→ TASK INSTRUCTIONS
Leave out the images and repeat the listing below without a single change.

--- START ---

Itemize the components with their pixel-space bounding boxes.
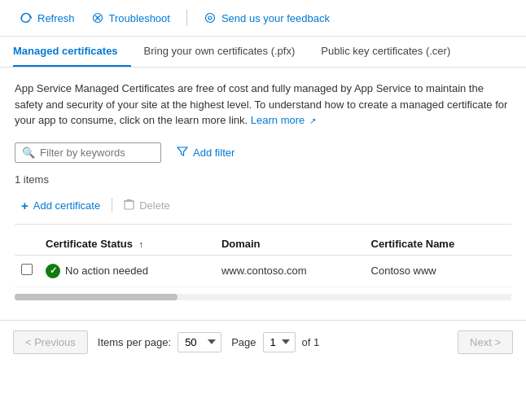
col-domain: Domain [215, 233, 365, 256]
refresh-label: Refresh [37, 12, 75, 24]
description-text: App Service Managed Certificates are fre… [15, 81, 511, 129]
refresh-icon [20, 11, 33, 24]
of-label: of 1 [302, 336, 320, 348]
svg-point-3 [205, 14, 214, 23]
items-per-page-label: Items per page: [98, 336, 171, 348]
learn-more-link[interactable]: Learn more ↗ [251, 114, 316, 126]
page-select[interactable]: 1 [263, 332, 296, 352]
add-filter-button[interactable]: Add filter [169, 142, 242, 164]
col-checkbox [15, 233, 39, 256]
filter-input-wrap[interactable]: 🔍 [15, 142, 161, 163]
svg-point-4 [208, 16, 212, 20]
delete-label: Delete [139, 199, 170, 212]
scrollbar-thumb[interactable] [15, 294, 178, 300]
filter-bar: 🔍 Add filter [15, 142, 511, 164]
page-selector: Page 1 of 1 [231, 332, 319, 352]
previous-button[interactable]: < Previous [13, 330, 88, 354]
add-certificate-label: Add certificate [33, 199, 100, 212]
row-checkbox[interactable] [21, 264, 33, 275]
col-cert-name: Certificate Name [365, 233, 511, 256]
horizontal-scrollbar[interactable] [15, 294, 511, 300]
delete-button[interactable]: Delete [117, 195, 177, 216]
row-cert-name-cell: Contoso www [365, 255, 511, 287]
svg-rect-5 [125, 201, 134, 209]
action-bar: + Add certificate Delete [15, 195, 511, 225]
add-icon: + [21, 199, 28, 212]
tabs: Managed certificates Bring your own cert… [0, 37, 526, 68]
tab-managed-certificates[interactable]: Managed certificates [13, 37, 131, 67]
row-status-cell: No action needed [39, 255, 215, 287]
tab-cer-certificates[interactable]: Public key certificates (.cer) [308, 37, 463, 67]
sort-arrow-icon: ↑ [139, 239, 144, 249]
feedback-label: Send us your feedback [221, 12, 330, 24]
delete-icon [124, 199, 134, 212]
status-success-icon [46, 264, 60, 278]
toolbar: Refresh Troubleshoot Send us your feedba… [0, 0, 526, 37]
items-count: 1 items [15, 173, 511, 186]
pagination-footer: < Previous Items per page: 50 10 20 100 … [0, 320, 526, 364]
status-label: No action needed [65, 265, 148, 277]
col-status[interactable]: Certificate Status ↑ [39, 233, 215, 256]
external-link-icon: ↗ [309, 116, 316, 125]
troubleshoot-label: Troubleshoot [109, 12, 170, 24]
page-label: Page [231, 336, 256, 348]
row-checkbox-cell [15, 255, 39, 287]
search-icon: 🔍 [22, 147, 35, 159]
filter-input[interactable] [40, 147, 154, 159]
items-per-page: Items per page: 50 10 20 100 [98, 332, 221, 352]
next-button[interactable]: Next > [458, 330, 513, 354]
tab-pfx-certificates[interactable]: Bring your own certificates (.pfx) [131, 37, 309, 67]
toolbar-divider [186, 10, 187, 26]
filter-icon [177, 146, 188, 160]
feedback-button[interactable]: Send us your feedback [197, 8, 336, 28]
add-filter-label: Add filter [193, 147, 235, 159]
refresh-button[interactable]: Refresh [13, 8, 81, 28]
row-domain-cell: www.contoso.com [215, 255, 365, 287]
add-certificate-button[interactable]: + Add certificate [15, 195, 107, 216]
table-header-row: Certificate Status ↑ Domain Certificate … [15, 233, 511, 256]
table-row: No action needed www.contoso.com Contoso… [15, 255, 511, 287]
items-per-page-select[interactable]: 50 10 20 100 [178, 332, 221, 352]
action-divider [112, 198, 112, 212]
troubleshoot-icon [91, 11, 104, 24]
main-content: App Service Managed Certificates are fre… [0, 68, 526, 313]
status-cell: No action needed [46, 264, 208, 278]
troubleshoot-button[interactable]: Troubleshoot [85, 8, 177, 28]
certificates-table: Certificate Status ↑ Domain Certificate … [15, 233, 511, 287]
feedback-icon [204, 11, 217, 24]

--- END ---

→ RESPONSE BELOW
Itemize the components with their pixel-space bounding boxes.
col-domain: Domain [215, 233, 365, 256]
refresh-label: Refresh [37, 12, 75, 24]
description-text: App Service Managed Certificates are fre… [15, 81, 511, 129]
refresh-icon [20, 11, 33, 24]
of-label: of 1 [302, 336, 320, 348]
svg-point-3 [205, 14, 214, 23]
items-per-page-label: Items per page: [98, 336, 171, 348]
learn-more-link[interactable]: Learn more ↗ [251, 114, 316, 126]
page-select[interactable]: 1 [263, 332, 296, 352]
add-filter-button[interactable]: Add filter [169, 142, 242, 164]
col-checkbox [15, 233, 39, 256]
filter-input-wrap[interactable]: 🔍 [15, 142, 161, 163]
svg-point-4 [208, 16, 212, 20]
delete-label: Delete [139, 199, 170, 212]
scrollbar-thumb[interactable] [15, 294, 178, 300]
filter-bar: 🔍 Add filter [15, 142, 511, 164]
page-selector: Page 1 of 1 [231, 332, 319, 352]
previous-button[interactable]: < Previous [13, 330, 88, 354]
add-certificate-label: Add certificate [33, 199, 100, 212]
row-checkbox[interactable] [21, 264, 33, 275]
col-cert-name: Certificate Name [365, 233, 511, 256]
horizontal-scrollbar[interactable] [15, 294, 511, 300]
delete-button[interactable]: Delete [117, 195, 177, 216]
row-cert-name-cell: Contoso www [365, 255, 511, 287]
svg-rect-5 [125, 201, 134, 209]
action-bar: + Add certificate Delete [15, 195, 511, 225]
add-icon: + [21, 199, 28, 212]
tabs: Managed certificates Bring your own cert… [0, 37, 526, 68]
tab-managed-certificates[interactable]: Managed certificates [13, 37, 131, 67]
row-status-cell: No action needed [39, 255, 215, 287]
tab-cer-certificates[interactable]: Public key certificates (.cer) [308, 37, 463, 67]
sort-arrow-icon: ↑ [139, 239, 144, 249]
feedback-label: Send us your feedback [221, 12, 330, 24]
delete-icon [124, 199, 134, 212]
status-success-icon [46, 264, 60, 278]
toolbar: Refresh Troubleshoot Send us your feedba… [0, 0, 526, 37]
items-count: 1 items [15, 173, 511, 186]
pagination-footer: < Previous Items per page: 50 10 20 100 … [0, 320, 526, 364]
status-label: No action needed [65, 265, 148, 277]
col-status[interactable]: Certificate Status ↑ [39, 233, 215, 256]
external-link-icon: ↗ [309, 116, 316, 125]
troubleshoot-label: Troubleshoot [109, 12, 170, 24]
page-label: Page [231, 336, 256, 348]
row-checkbox-cell [15, 255, 39, 287]
search-icon: 🔍 [22, 147, 35, 159]
filter-input[interactable] [40, 147, 154, 159]
items-per-page: Items per page: 50 10 20 100 [98, 332, 221, 352]
next-button[interactable]: Next > [458, 330, 513, 354]
tab-pfx-certificates[interactable]: Bring your own certificates (.pfx) [131, 37, 309, 67]
toolbar-divider [186, 10, 187, 26]
filter-icon [177, 146, 188, 160]
feedback-button[interactable]: Send us your feedback [197, 8, 336, 28]
add-filter-label: Add filter [193, 147, 235, 159]
refresh-button[interactable]: Refresh [13, 8, 81, 28]
row-domain-cell: www.contoso.com [215, 255, 365, 287]
add-certificate-button[interactable]: + Add certificate [15, 195, 107, 216]
table-header-row: Certificate Status ↑ Domain Certificate … [15, 233, 511, 256]
table-row: No action needed www.contoso.com Contoso… [15, 255, 511, 287]
items-per-page-select[interactable]: 50 10 20 100 [178, 332, 221, 352]
action-divider [112, 198, 112, 212]
troubleshoot-icon [91, 11, 104, 24]
main-content: App Service Managed Certificates are fre… [0, 68, 526, 313]
status-cell: No action needed [46, 264, 208, 278]
troubleshoot-button[interactable]: Troubleshoot [85, 8, 177, 28]
certificates-table: Certificate Status ↑ Domain Certificate … [15, 233, 511, 287]
feedback-icon [204, 11, 217, 24]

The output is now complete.